Evidence that protease-activated receptor-2 mediates trypsin-induced reversal of stellation in cultured rat astrocytes

Serine proteases such as thrombin and trypsin play a key role in the development and repair processes in the central nervous system. Molecular actions of serine proteases include multiple cellular events like activation of protease-activated receptors (PARs). PARs belong to a family of G protein-coupled receptors that can be stimulated through their proteolytic cleavage by ligands.
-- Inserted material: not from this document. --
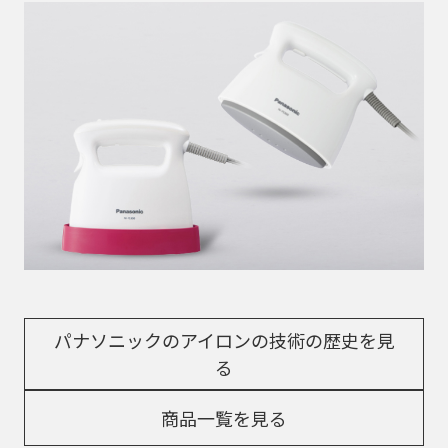
パナソニックのアイロンの技術の歴史を見
る
商品一覧を見る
PAR-2 has been implicated in neurodegenerative diseases including astrogliosis. Although recent studies have shown that low concentration of trypsin activates PAR-2, its role in morphological changes in primary astrocytes has not been studied. In the present study, we investigated the effects of PAR-2 in astrocyte stellation in rat primary astrocyte culture. Both trypsin (0.1-1 U/ml) and a PAR-2-activating peptide SLIGRL-NH₂ (1-50 μM) significantly reversed the stellation induced by serum deprivation in rat astrocytes. Treatment of astrocytes with trypsin or SLIGRL-NH₂ resulted in a transient rise of the intracellular Ca²⁺ level and trypsin-induced morphological changes were blocked by BAPTA, a Ca²⁺ chelator. In addition, a protein kinase C (PKC) inhibitor, bisindolylmaleimide significantly inhibited the trypsin-induced morphological changes, whereas activation of PKC by phorbol-12-myristate-13-acetate acted as trypsin. Taken together, these results suggest that activation of PAR-2 by trypsin caused reversal of stellation in cultured astrocytes, in part, via the mobilization of intracellular Ca²⁺ and activation of PKC.